Task: Reproduce only the lines from the line containing "Wrap output in" to the end of the entries below, including both of those lines.

Data extracted from a collection
——————————

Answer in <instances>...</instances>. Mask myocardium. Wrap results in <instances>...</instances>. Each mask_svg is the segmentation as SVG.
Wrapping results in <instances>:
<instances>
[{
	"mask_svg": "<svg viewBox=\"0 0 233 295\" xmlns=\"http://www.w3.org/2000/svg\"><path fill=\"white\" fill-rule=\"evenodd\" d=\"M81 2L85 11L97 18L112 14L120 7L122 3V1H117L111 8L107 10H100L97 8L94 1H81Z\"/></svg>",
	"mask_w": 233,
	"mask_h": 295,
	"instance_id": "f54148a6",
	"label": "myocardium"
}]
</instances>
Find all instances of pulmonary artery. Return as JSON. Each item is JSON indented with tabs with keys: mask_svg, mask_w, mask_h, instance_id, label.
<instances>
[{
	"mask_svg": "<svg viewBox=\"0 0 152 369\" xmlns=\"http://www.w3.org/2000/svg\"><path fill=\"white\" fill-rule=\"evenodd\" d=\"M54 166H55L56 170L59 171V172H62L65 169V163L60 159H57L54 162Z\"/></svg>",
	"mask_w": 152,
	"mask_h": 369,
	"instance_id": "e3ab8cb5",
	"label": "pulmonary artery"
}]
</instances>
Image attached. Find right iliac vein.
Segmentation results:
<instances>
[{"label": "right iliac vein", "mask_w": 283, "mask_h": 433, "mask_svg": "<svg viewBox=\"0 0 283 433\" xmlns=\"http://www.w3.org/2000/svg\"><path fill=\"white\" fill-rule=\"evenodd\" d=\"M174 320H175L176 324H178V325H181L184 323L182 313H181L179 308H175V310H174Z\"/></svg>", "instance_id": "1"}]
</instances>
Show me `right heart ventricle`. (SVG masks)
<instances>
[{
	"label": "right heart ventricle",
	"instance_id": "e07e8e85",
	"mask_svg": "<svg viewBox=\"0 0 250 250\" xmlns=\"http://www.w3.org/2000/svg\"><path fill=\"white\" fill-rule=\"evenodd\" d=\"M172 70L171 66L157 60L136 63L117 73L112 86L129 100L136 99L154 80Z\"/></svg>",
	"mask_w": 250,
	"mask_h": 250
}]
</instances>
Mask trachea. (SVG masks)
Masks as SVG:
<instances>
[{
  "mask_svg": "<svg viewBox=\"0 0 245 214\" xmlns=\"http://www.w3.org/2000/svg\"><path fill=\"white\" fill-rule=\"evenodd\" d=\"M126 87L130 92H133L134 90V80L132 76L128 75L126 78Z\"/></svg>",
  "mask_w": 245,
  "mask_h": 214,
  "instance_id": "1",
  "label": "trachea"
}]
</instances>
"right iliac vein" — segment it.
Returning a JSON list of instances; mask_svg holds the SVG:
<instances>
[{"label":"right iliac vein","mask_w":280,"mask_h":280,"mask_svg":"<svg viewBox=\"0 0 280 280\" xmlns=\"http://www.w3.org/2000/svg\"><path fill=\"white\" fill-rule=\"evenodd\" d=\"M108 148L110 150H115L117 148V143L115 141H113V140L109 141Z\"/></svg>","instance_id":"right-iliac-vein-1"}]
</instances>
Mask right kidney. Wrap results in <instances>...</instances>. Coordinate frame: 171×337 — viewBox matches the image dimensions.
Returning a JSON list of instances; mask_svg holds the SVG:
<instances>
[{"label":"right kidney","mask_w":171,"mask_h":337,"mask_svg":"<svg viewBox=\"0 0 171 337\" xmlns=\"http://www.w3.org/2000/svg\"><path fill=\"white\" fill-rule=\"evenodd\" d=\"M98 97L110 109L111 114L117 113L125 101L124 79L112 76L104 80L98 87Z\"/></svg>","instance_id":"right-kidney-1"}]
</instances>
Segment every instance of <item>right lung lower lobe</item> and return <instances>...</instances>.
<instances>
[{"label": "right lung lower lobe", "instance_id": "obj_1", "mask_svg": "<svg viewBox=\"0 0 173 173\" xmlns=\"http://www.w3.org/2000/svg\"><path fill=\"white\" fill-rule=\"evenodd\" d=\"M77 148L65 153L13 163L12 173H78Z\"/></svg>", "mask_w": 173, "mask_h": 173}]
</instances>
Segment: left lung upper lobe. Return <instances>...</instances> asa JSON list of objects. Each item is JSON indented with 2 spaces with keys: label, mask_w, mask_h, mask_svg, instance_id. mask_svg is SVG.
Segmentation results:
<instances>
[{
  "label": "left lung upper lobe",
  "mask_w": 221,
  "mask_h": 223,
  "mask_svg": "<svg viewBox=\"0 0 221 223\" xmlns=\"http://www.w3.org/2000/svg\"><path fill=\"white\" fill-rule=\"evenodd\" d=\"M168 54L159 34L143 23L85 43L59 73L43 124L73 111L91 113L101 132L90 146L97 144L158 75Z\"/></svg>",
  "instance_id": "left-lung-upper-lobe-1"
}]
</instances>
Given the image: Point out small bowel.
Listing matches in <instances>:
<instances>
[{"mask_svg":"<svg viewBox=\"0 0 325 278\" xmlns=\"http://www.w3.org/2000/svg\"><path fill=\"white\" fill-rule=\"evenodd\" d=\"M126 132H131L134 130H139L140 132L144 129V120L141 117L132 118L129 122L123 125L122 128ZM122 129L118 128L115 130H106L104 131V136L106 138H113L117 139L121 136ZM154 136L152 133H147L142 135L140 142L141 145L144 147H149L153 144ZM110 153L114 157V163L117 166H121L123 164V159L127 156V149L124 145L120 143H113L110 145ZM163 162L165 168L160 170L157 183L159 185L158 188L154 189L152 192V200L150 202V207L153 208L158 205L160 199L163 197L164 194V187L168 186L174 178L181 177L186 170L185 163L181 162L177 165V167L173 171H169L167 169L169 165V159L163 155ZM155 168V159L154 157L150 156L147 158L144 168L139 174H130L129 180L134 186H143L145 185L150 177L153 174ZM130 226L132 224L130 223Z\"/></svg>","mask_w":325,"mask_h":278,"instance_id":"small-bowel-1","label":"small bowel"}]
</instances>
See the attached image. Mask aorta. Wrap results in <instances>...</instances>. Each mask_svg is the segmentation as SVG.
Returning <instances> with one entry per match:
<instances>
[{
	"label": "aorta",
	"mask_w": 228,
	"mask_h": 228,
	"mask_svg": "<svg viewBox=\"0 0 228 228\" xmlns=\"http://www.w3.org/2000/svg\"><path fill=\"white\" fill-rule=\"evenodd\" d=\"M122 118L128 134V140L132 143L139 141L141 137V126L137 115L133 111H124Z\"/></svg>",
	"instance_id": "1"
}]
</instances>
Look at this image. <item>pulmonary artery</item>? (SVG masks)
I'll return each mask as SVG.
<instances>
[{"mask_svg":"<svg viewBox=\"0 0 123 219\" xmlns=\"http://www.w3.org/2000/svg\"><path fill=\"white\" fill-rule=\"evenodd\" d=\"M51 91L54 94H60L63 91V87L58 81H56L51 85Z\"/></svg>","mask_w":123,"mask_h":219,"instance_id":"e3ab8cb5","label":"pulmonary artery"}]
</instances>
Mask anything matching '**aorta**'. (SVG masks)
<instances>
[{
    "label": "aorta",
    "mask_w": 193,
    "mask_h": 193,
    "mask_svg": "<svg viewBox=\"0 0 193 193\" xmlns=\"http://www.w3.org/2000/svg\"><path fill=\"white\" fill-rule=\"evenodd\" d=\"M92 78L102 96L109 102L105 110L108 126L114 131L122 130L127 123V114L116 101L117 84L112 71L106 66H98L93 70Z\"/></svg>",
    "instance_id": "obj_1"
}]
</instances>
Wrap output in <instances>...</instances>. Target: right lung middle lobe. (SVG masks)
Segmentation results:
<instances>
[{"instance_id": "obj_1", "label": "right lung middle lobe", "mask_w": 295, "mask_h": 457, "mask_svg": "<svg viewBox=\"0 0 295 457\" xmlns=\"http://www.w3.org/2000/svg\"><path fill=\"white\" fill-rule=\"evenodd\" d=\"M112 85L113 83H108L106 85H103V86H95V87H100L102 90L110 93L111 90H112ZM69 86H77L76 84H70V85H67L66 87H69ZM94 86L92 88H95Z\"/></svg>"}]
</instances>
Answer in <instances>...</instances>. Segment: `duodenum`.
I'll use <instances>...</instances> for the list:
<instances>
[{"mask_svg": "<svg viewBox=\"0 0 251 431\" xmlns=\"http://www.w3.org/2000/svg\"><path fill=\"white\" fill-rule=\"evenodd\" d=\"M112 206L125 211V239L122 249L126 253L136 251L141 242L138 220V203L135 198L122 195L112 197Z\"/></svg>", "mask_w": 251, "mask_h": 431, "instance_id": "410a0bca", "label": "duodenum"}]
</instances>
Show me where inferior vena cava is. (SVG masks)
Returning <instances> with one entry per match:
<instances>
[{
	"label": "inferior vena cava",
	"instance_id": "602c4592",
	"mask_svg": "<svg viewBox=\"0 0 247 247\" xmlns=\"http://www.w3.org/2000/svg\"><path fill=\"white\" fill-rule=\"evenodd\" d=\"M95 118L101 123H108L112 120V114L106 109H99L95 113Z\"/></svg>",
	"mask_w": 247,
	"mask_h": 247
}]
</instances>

——————————

Answer section:
Wrap output in <instances>...</instances>. Target: right lung middle lobe. (SVG masks)
Segmentation results:
<instances>
[{"instance_id": "obj_1", "label": "right lung middle lobe", "mask_w": 295, "mask_h": 457, "mask_svg": "<svg viewBox=\"0 0 295 457\" xmlns=\"http://www.w3.org/2000/svg\"><path fill=\"white\" fill-rule=\"evenodd\" d=\"M112 85L113 83H108L106 85H103V86H95V87H100L102 90L110 93L111 90H112ZM69 86H77L76 84H70V85H67L66 87H69ZM94 86L92 88H95Z\"/></svg>"}]
</instances>
Answer in <instances>...</instances>. Segment: `duodenum`.
I'll use <instances>...</instances> for the list:
<instances>
[{"mask_svg": "<svg viewBox=\"0 0 251 431\" xmlns=\"http://www.w3.org/2000/svg\"><path fill=\"white\" fill-rule=\"evenodd\" d=\"M112 206L125 211V239L122 249L126 253L136 251L141 242L138 220V203L135 198L122 195L112 197Z\"/></svg>", "mask_w": 251, "mask_h": 431, "instance_id": "410a0bca", "label": "duodenum"}]
</instances>
Show me where inferior vena cava is. (SVG masks)
Returning <instances> with one entry per match:
<instances>
[{
	"label": "inferior vena cava",
	"instance_id": "602c4592",
	"mask_svg": "<svg viewBox=\"0 0 247 247\" xmlns=\"http://www.w3.org/2000/svg\"><path fill=\"white\" fill-rule=\"evenodd\" d=\"M95 118L101 123H108L112 120V114L106 109H99L95 113Z\"/></svg>",
	"mask_w": 247,
	"mask_h": 247
}]
</instances>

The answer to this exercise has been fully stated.